_Work to be completed_
Leave the pictures out. Retype exactly the lines below from the one containing "செய்தவர்கள்" through the one containing "изгубена в разточителство", and no others.

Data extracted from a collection
== == ==

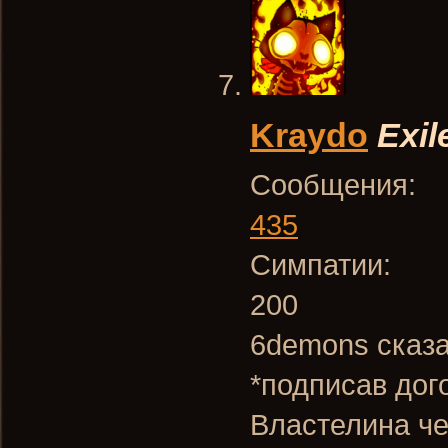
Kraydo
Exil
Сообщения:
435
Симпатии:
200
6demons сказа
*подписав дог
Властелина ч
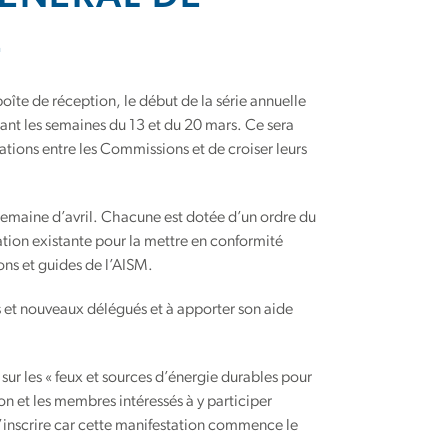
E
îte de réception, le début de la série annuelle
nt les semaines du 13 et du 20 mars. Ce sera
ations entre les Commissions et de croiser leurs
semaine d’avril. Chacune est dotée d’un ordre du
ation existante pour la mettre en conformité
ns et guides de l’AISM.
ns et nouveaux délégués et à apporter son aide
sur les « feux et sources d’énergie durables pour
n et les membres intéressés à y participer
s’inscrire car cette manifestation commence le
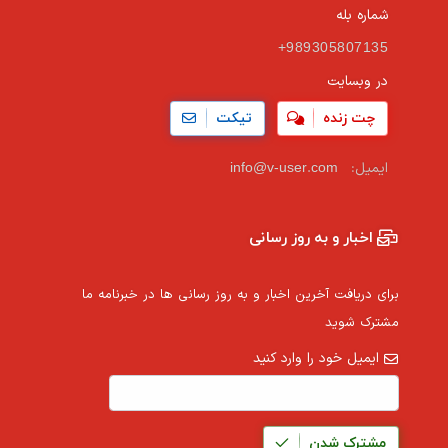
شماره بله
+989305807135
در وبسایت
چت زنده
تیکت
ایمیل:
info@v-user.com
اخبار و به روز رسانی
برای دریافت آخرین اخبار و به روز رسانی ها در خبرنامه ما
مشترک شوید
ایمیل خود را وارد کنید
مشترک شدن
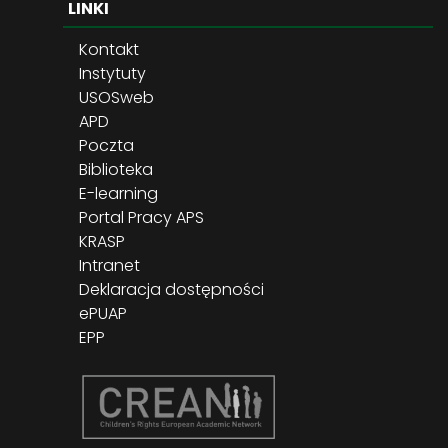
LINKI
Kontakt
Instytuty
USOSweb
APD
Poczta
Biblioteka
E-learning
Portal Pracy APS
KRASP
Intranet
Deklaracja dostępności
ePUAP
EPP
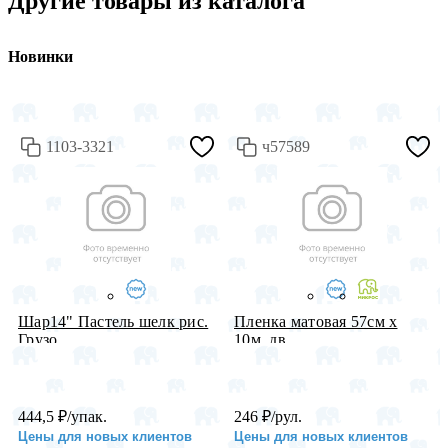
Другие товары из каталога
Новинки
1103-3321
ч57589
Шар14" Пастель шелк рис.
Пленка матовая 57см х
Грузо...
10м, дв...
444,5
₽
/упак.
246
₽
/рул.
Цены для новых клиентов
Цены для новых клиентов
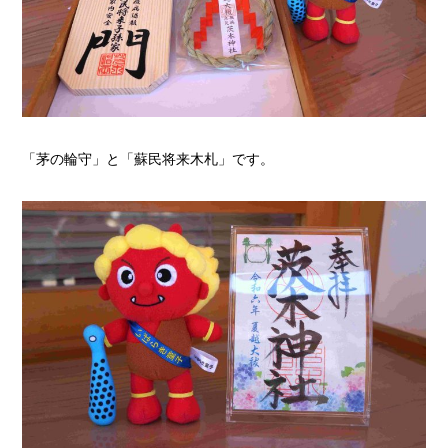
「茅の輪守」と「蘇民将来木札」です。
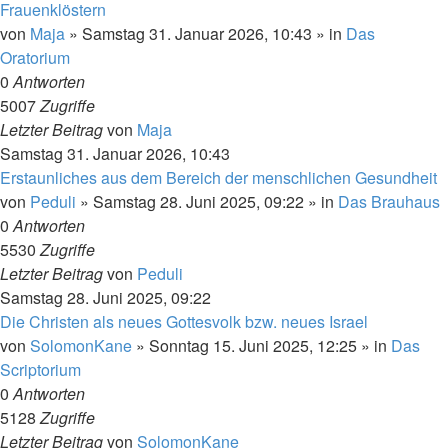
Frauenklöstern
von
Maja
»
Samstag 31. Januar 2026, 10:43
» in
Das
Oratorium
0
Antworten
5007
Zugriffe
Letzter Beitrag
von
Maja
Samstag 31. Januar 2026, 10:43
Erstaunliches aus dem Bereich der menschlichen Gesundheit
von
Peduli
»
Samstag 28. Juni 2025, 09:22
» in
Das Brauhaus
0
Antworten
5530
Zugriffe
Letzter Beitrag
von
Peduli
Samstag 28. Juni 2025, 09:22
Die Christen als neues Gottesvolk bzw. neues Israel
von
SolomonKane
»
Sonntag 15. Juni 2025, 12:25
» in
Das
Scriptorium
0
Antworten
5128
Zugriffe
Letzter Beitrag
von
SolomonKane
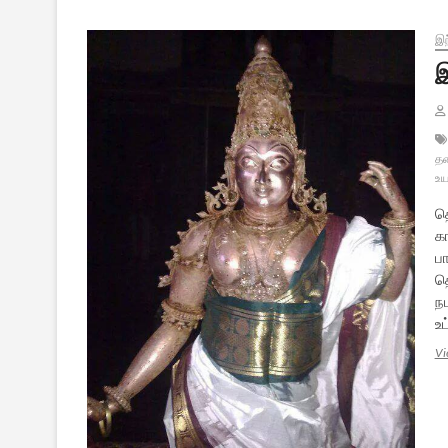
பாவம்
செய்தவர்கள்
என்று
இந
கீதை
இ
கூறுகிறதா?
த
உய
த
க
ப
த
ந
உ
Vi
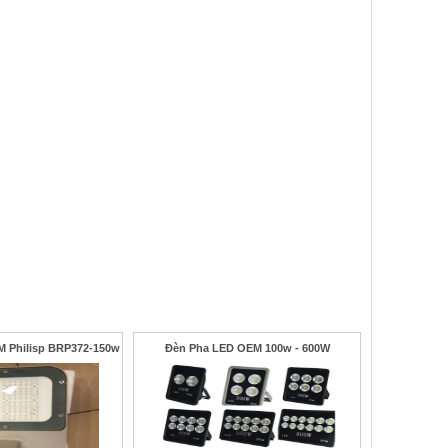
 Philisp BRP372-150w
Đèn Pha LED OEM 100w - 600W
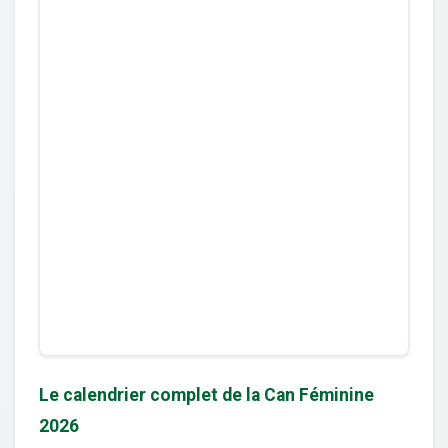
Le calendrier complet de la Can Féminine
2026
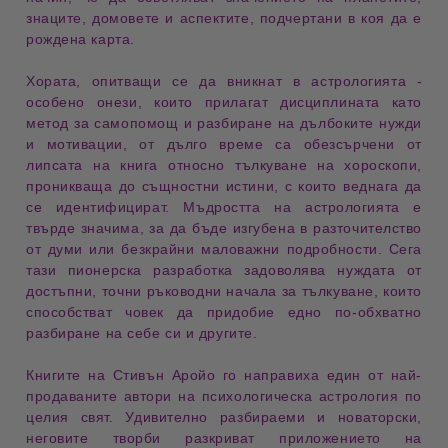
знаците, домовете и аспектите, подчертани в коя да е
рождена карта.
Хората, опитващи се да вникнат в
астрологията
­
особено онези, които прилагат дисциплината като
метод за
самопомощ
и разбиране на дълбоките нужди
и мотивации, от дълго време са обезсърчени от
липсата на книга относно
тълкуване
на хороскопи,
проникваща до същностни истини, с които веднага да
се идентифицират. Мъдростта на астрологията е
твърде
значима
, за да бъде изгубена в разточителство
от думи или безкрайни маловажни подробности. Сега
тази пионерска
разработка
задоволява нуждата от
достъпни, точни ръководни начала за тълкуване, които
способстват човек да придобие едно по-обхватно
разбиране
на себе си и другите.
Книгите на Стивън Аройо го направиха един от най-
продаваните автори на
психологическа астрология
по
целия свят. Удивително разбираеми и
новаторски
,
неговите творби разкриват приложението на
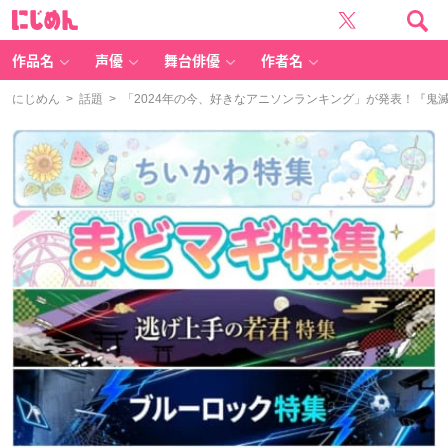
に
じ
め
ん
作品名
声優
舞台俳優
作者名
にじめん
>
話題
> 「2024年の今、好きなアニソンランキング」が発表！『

== == ==

_Answer area_
செய்தவர்கள்
என்று
இந
கீதை
இ
கூறுகிறதா?
த
உய
த
க
ப
த
ந
உ
Vi
 Philisp BRP372-150w
Đèn Pha LED OEM 100w - 600W
Le calendrier complet de la Can Féminine
2026
знаците, домовете и аспектите, подчертани в коя да е
рождена карта.
Хората, опитващи се да вникнат в
астрологията
­
особено онези, които прилагат дисциплината като
метод за
самопомощ
и разбиране на дълбоките нужди
и мотивации, от дълго време са обезсърчени от
липсата на книга относно
тълкуване
на хороскопи,
проникваща до същностни истини, с които веднага да
се идентифицират. Мъдростта на астрологията е
твърде
значима
, за да бъде изгубена в разточителство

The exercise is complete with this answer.